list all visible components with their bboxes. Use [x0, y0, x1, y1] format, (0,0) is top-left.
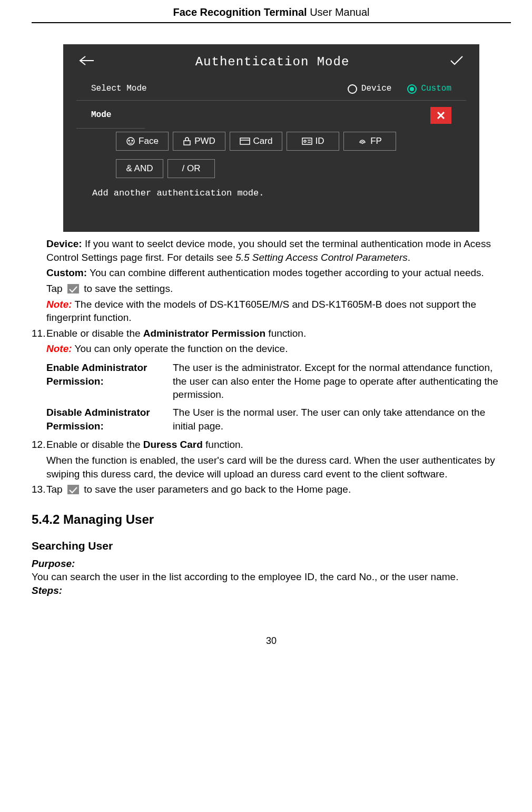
radio-custom[interactable]: Custom: [407, 83, 451, 95]
hint-text: Add another authentication mode.: [63, 178, 479, 200]
fp-button[interactable]: FP: [343, 132, 396, 151]
step-11: 11. Enable or disable the Administrator …: [32, 327, 511, 340]
purpose-label: Purpose:: [32, 557, 511, 571]
pwd-button[interactable]: PWD: [173, 132, 225, 151]
header-bold: Face Recognition Terminal: [173, 6, 307, 18]
table-row: Disable Administrator Permission: The Us…: [46, 404, 511, 435]
radio-device[interactable]: Device: [348, 83, 392, 95]
custom-paragraph: Custom: You can combine different authen…: [46, 266, 511, 280]
section-heading: 5.4.2 Managing User: [32, 511, 511, 528]
svg-point-7: [304, 140, 306, 142]
note-1: Note: The device with the models of DS-K…: [46, 298, 511, 325]
check-icon: [67, 284, 79, 294]
svg-point-1: [129, 140, 130, 141]
device-paragraph: Device: If you want to seelct device mod…: [46, 237, 511, 264]
svg-point-0: [127, 138, 134, 145]
confirm-icon[interactable]: [450, 55, 464, 70]
svg-rect-4: [240, 138, 250, 144]
auth-mode-screenshot: Authentication Mode Select Mode Device C…: [63, 44, 479, 232]
select-mode-label: Select Mode: [91, 83, 332, 95]
screenshot-title: Authentication Mode: [195, 54, 350, 71]
or-button[interactable]: / OR: [168, 159, 215, 178]
steps-label: Steps:: [32, 584, 511, 598]
card-button[interactable]: Card: [230, 132, 282, 151]
svg-rect-3: [184, 141, 190, 145]
purpose-text: You can search the user in the list acco…: [32, 570, 511, 584]
definitions-table: Enable Administrator Permission: The use…: [46, 359, 511, 435]
step-12: 12. Enable or disable the Duress Card fu…: [32, 438, 511, 452]
page-number: 30: [32, 634, 511, 647]
subsection-heading: Searching User: [32, 539, 511, 553]
radio-circle-icon: [407, 84, 417, 94]
delete-mode-button[interactable]: [430, 107, 451, 124]
page-header: Face Recognition Terminal User Manual: [32, 0, 511, 23]
step-12-desc: When the function is enabled, the user's…: [46, 454, 511, 481]
header-thin: User Manual: [307, 6, 370, 18]
tap-save-paragraph: Tap to save the settings.: [46, 282, 511, 296]
face-button[interactable]: Face: [116, 132, 169, 151]
radio-circle-icon: [348, 84, 357, 94]
step-13: 13. Tap to save the user parameters and …: [32, 483, 511, 496]
svg-point-2: [132, 140, 133, 141]
note-2: Note: You can only operate the function …: [46, 342, 511, 356]
id-button[interactable]: ID: [287, 132, 339, 151]
mode-label: Mode: [91, 110, 430, 121]
check-icon: [67, 485, 79, 494]
back-icon[interactable]: [79, 55, 95, 70]
table-row: Enable Administrator Permission: The use…: [46, 359, 511, 404]
and-button[interactable]: & AND: [116, 159, 163, 178]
#####
**YOUR ASSIGNMENT**
The required output is the listing above reproduced exactly, pictures removed.

**EXPECTED ANSWER**
list all visible components with their bboxes. Use [x0, y0, x1, y1] format, (0,0) is top-left.
radio-custom[interactable]: Custom: [407, 83, 451, 95]
hint-text: Add another authentication mode.: [63, 178, 479, 200]
fp-button[interactable]: FP: [343, 132, 396, 151]
step-11: 11. Enable or disable the Administrator …: [32, 327, 511, 340]
purpose-label: Purpose:: [32, 557, 511, 571]
pwd-button[interactable]: PWD: [173, 132, 225, 151]
header-bold: Face Recognition Terminal: [173, 6, 307, 18]
table-row: Disable Administrator Permission: The Us…: [46, 404, 511, 435]
radio-device[interactable]: Device: [348, 83, 392, 95]
custom-paragraph: Custom: You can combine different authen…: [46, 266, 511, 280]
section-heading: 5.4.2 Managing User: [32, 511, 511, 528]
svg-point-7: [304, 140, 306, 142]
note-1: Note: The device with the models of DS-K…: [46, 298, 511, 325]
check-icon: [67, 284, 79, 294]
svg-point-1: [129, 140, 130, 141]
device-paragraph: Device: If you want to seelct device mod…: [46, 237, 511, 264]
svg-point-0: [127, 138, 134, 145]
confirm-icon[interactable]: [450, 55, 464, 70]
svg-rect-4: [240, 138, 250, 144]
auth-mode-screenshot: Authentication Mode Select Mode Device C…: [63, 44, 479, 232]
select-mode-label: Select Mode: [91, 83, 332, 95]
screenshot-title: Authentication Mode: [195, 54, 350, 71]
or-button[interactable]: / OR: [168, 159, 215, 178]
steps-label: Steps:: [32, 584, 511, 598]
card-button[interactable]: Card: [230, 132, 282, 151]
svg-rect-3: [184, 141, 190, 145]
purpose-text: You can search the user in the list acco…: [32, 570, 511, 584]
definitions-table: Enable Administrator Permission: The use…: [46, 359, 511, 435]
step-12: 12. Enable or disable the Duress Card fu…: [32, 438, 511, 452]
page-number: 30: [32, 634, 511, 647]
subsection-heading: Searching User: [32, 539, 511, 553]
radio-circle-icon: [407, 84, 417, 94]
delete-mode-button[interactable]: [430, 107, 451, 124]
page-header: Face Recognition Terminal User Manual: [32, 0, 511, 23]
step-12-desc: When the function is enabled, the user's…: [46, 454, 511, 481]
header-thin: User Manual: [307, 6, 370, 18]
tap-save-paragraph: Tap to save the settings.: [46, 282, 511, 296]
face-button[interactable]: Face: [116, 132, 169, 151]
radio-circle-icon: [348, 84, 357, 94]
step-13: 13. Tap to save the user parameters and …: [32, 483, 511, 496]
svg-point-2: [132, 140, 133, 141]
note-2: Note: You can only operate the function …: [46, 342, 511, 356]
id-button[interactable]: ID: [287, 132, 339, 151]
mode-label: Mode: [91, 110, 430, 121]
check-icon: [67, 485, 79, 494]
back-icon[interactable]: [79, 55, 95, 70]
table-row: Enable Administrator Permission: The use…: [46, 359, 511, 404]
and-button[interactable]: & AND: [116, 159, 163, 178]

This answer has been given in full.